Stocks hit record highs after inflation and jobless claims fuel expectations for a Fed rate cut

A surge in North American stock markets on Thursday signalled growing confidence that the US Federal Reserve is poised to cut interest rates next week, a move widely anticipated by investors seeking clarity on the path forward for rates and economic growth, according to CNBC.
The Dow Jones Industrial Average soared 617.08 points, or 1.36 percent, to close at 46,108.00, while the S&P 500 rose 0.85 percent to 6,587.47 and the Nasdaq Composite advanced 0.72 percent to 22,043.07.
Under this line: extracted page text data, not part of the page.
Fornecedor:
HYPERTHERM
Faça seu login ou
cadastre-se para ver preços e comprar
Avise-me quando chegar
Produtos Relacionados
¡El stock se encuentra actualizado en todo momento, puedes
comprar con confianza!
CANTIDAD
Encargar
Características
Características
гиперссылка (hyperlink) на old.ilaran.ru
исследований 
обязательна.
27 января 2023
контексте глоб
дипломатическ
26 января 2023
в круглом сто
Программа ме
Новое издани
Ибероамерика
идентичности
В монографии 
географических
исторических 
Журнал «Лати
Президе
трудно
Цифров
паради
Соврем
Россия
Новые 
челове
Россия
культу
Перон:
All three indices set new intraday and closing records, as reported by both outlets.
Canada’s S&P/TSX composite index also reached new ground, gaining 228.50 points to 29,407.89, supported by strength in industrial stocks.
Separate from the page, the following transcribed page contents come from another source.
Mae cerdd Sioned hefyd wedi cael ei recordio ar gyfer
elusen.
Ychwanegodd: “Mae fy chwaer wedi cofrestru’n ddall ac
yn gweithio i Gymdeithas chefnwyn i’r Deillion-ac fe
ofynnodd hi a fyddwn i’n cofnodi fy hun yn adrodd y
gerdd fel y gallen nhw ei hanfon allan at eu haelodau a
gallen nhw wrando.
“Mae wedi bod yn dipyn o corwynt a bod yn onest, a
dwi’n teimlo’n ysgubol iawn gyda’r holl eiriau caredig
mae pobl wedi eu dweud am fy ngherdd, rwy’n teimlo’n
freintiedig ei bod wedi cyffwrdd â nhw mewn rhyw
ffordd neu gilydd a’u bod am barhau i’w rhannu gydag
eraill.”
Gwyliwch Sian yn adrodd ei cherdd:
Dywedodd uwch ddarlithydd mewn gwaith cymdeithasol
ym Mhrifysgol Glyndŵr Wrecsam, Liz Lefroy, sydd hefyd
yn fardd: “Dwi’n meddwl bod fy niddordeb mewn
Market optimism followed a series of economic data releases.
The US consumer price index for August rose 0.4 percent month-over-month, slightly above expectations, while the annual rate matched forecasts at 2.9 percent.
The core CPI, which excludes food and energy, increased 0.3 percent in August and 3.1 percent year-over-year, both in line with projections, according to CNBC.
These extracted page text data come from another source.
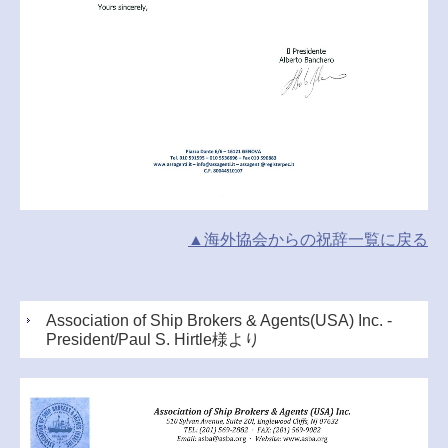
▲海外協会からの祝辞一覧に戻る
Association of Ship Brokers & Agents(USA) Inc. -
President/Paul S. Hirtle様より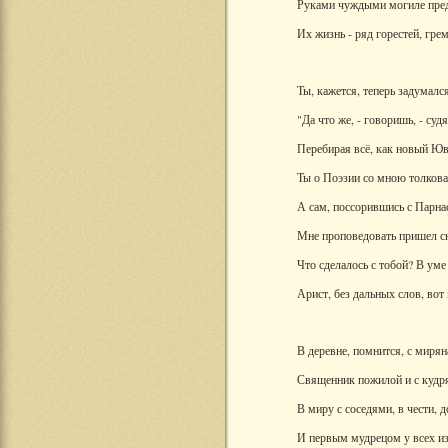
Руками чуждыми могиле пред
Их жизнь - ряд горестей, грем
Ты, кажется, теперь задумалс
"Да что же, - говоришь, - судя
Перебирая всё, как новый Юв
Ты о Поэзии со мною толкова
А сам, поссорившись с Парна
Мне проповедовать пришел с
Что сделалось с тобой? В уме 
Арист, без дальных слов, вот 
В деревне, помнится, с миря
Священник пожилой и с кудр
В миру с соседями, в чести, 
И первым мудрецом у всех из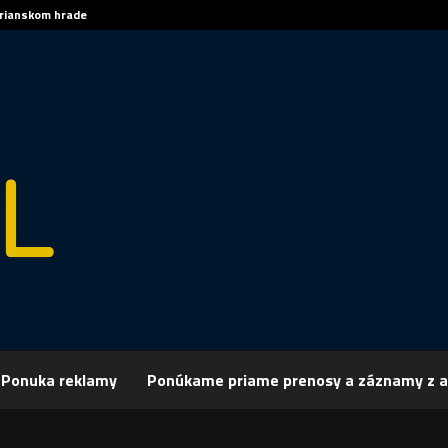
trianskom hrade
Sp
Ponuka reklamy
Ponúkame priame prenosy a záznamy z a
Meanwhile, the producer price index unexpectedly declined 0.1 percent on the month.
Labour market signals added to the narrative, with weekly jobless claims in the US rising by 27,000 to 263,000—the highest since October 2021—surpassing estimates and reinforcing the view that the job market is softening.
As per BNN Bloomberg, “the job market has to be weak enough to get the Fed to cut interest rates, which can give a kickstart to the economy and to prices for investments, but not so much that it causes a recession.”
The bond market responded with the yield on the 10-year US Treasury falling to 4 percent.
According to CNBC, the CME FedWatch tool showed near certainty that the Federal Reserve will cut its benchmark rate by a quarter percentage point at its September 17 meeting, with some market participants also considering the possibility of a half-point cut.
Sector performance reflected expectations for lower rates, with banks, consumer companies, real estate, and homebuilders all advancing.
Notable movers included Builders FirstSource, Centene, Opendoor Technologies, and Warner Bros. Discovery, as reported by BNN Bloomberg.
In Canada, the loonie traded at 72.23 cents US, up slightly from the previous day.
Internationally, European and Asian markets also posted gains, with the European Central Bank leaving rates unchanged and Shanghai’s index up 1.7 percent. In commodities, crude oil and gold both declined on the day.